[Items listed in a dataset]

------------------------------------------------------------

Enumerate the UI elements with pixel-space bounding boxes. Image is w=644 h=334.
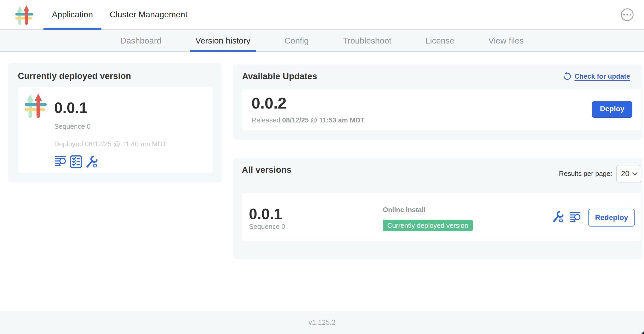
currently-deployed-badge: Currently deployed version	[383, 220, 473, 231]
more-menu-button[interactable]	[621, 8, 634, 21]
subnav-tab-dashboard-label: Dashboard	[120, 36, 161, 46]
currently-deployed-inner-card: 0.0.1 Sequence 0 Deployed 08/12/25 @ 11:…	[18, 87, 213, 173]
config-icon[interactable]	[85, 155, 98, 168]
subnav-tab-license[interactable]: License	[420, 30, 460, 51]
row-version-number: 0.0.1	[249, 206, 282, 222]
dot-icon	[623, 14, 625, 15]
subnav-tab-dashboard[interactable]: Dashboard	[115, 30, 167, 51]
subnav-tab-license-label: License	[425, 36, 454, 46]
deploy-button[interactable]: Deploy	[592, 101, 632, 118]
refresh-icon	[563, 72, 571, 80]
console-version: v1.125.2	[308, 319, 336, 327]
release-notes-icon[interactable]	[569, 212, 581, 222]
results-per-page-value: 20	[621, 169, 629, 178]
dot-icon	[626, 14, 628, 15]
tab-application[interactable]: Application	[43, 0, 101, 29]
subnav-tab-troubleshoot[interactable]: Troubleshoot	[337, 30, 397, 51]
current-version-number: 0.0.1	[54, 100, 88, 116]
currently-deployed-title: Currently deployed version	[18, 71, 213, 81]
app-subnav: Dashboard Version history Config Trouble…	[0, 30, 644, 52]
app-logo-icon	[15, 4, 34, 25]
config-icon[interactable]	[552, 211, 564, 223]
subnav-tab-troubleshoot-label: Troubleshoot	[343, 36, 391, 46]
tab-cluster-management[interactable]: Cluster Management	[101, 0, 196, 29]
release-notes-icon[interactable]	[54, 155, 67, 167]
check-for-update-label: Check for update	[575, 72, 630, 80]
subnav-tab-version-history-label: Version history	[195, 36, 250, 46]
subnav-tab-version-history[interactable]: Version history	[190, 30, 256, 51]
deployed-timestamp: Deployed 08/12/25 @ 11:40 am MDT	[54, 140, 167, 148]
tab-application-label: Application	[52, 10, 93, 19]
available-updates-card: Available Updates Check for update 0.0.2…	[233, 64, 642, 140]
update-version-number: 0.0.2	[252, 95, 286, 112]
available-update-row: 0.0.2 Released 08/12/25 @ 11:53 am MDT D…	[242, 89, 641, 130]
all-versions-title: All versions	[242, 165, 291, 175]
current-version-sequence: Sequence 0	[54, 122, 91, 130]
currently-deployed-card: Currently deployed version 0.0.1 Sequenc…	[8, 63, 222, 182]
subnav-tab-view-files-label: View files	[488, 36, 524, 46]
results-per-page-label: Results per page:	[559, 170, 612, 178]
corner-artifact	[641, 331, 644, 334]
all-versions-card: All versions Results per page: 20 0.0.1 …	[233, 158, 642, 259]
available-updates-title: Available Updates	[242, 71, 317, 81]
page-footer: v1.125.2	[0, 311, 644, 334]
app-logo-icon	[25, 92, 47, 173]
redeploy-button[interactable]: Redeploy	[588, 209, 635, 227]
dot-icon	[630, 14, 631, 15]
version-row: 0.0.1 Sequence 0 Online Install Currentl…	[242, 193, 641, 241]
results-per-page-select[interactable]: 20	[616, 165, 641, 182]
top-navbar: Application Cluster Management	[0, 0, 644, 30]
row-version-sequence: Sequence 0	[249, 223, 285, 230]
navbar-tabs: Application Cluster Management	[43, 0, 196, 29]
subnav-tab-config[interactable]: Config	[279, 30, 314, 51]
check-for-update-link[interactable]: Check for update	[563, 72, 630, 80]
tab-cluster-management-label: Cluster Management	[110, 10, 188, 19]
preflight-checks-icon[interactable]	[70, 155, 82, 168]
subnav-tab-view-files[interactable]: View files	[483, 30, 529, 51]
subnav-tab-config-label: Config	[285, 36, 309, 46]
install-type-label: Online Install	[383, 206, 425, 214]
released-timestamp: Released 08/12/25 @ 11:53 am MDT	[252, 116, 365, 124]
chevron-down-icon	[632, 172, 637, 175]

------------------------------------------------------------

■ Description of the task: State the number of lines in the data above that include the word "view", leaving out any other words.

■ Task result: 2